|
|
Hocalık zamanı
Pazar yazılarında 'hocalık' yapmanın lüzumu yok derken hocalık yapmak şart oldu: Balçiçek Pamir halkla ilişkiler üzerine yazınca camia karıştı. Karışıklık iyi. Belki de bunca zaman asude gittiği için çoğu işte kalitesizlik diz boyu. Balçiçek gazeteci idealizmiyle rahatsızlığını anlattı. Ben de "Bu durumun gerekçelerinden biri bazı halkla ilişkiler şirketlerinin aralarında işbirliğine giderek rekabeti ortadan kaldırmaları olabilir mi?" diye sorayım. Rekabet olmayınca bilenin değil, göz boyayanın iş yapması kaçınılmaz. Konu derin. Bir hocalık da 'aslan vurma' üzerine. Değerli yazar, iletişim yazarlarını aslan vuranlar ve vurmayanlar diye ayırmış. Öğrencilerime asıl iletişim becerisinin aslan vurmak değil, 'aslanlarla yaşayabilmek' olduğunu anlatırım. "Aslan vurdum" demek en bildik avcı palavrasıdır, vitrine işini değil kendini koymaktır, ki öğrencilerime tavsiye etmem.

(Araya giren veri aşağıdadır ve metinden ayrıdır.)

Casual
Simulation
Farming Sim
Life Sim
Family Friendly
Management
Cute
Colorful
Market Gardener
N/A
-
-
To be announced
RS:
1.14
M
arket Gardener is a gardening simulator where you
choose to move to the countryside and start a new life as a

Müşterilerine 'vurulacak aslan' olarak bakmalarını hiç tavsiye etmem. Pınar Altuğ'u yargılayanlar etraflarındaki ilişkilere baksın, Pınar gibi ne çok kadın ve erkek var görecekler. Nedeni de duygusal tatmin arayışı falan değil, günümüz ilişkilerinin 'süreksizlik' ve 'güvensizlik' üzerine kurulu oluşu. Bauman'ın tüm kitapları yazar bunu. Biricik Suden'e gelince... Mazhar Alanson'a yapılanların acemi imaj danışmanı işi olduğunu yazmama kızmış. Acemi olan o ise, kızmakta da haklı. Ama star deyince aklına Münir Nurettin'in gelmesi de, Alanson'a 'rock star' demesi de tuhaf. 'Star'ın popçudan farkı bu işte: Star stardır, rock'çu popçu eklemesi gerekmez. Size sarı laleler alan adama ne yaparsanız yapın da, bırakın bizi güllerin içinden koşarak geçiren adam 'MFÖ'nün ağır abisi' olmaya devam etsin. Üç-beş magazin haberi de eksik olsun, ne olur?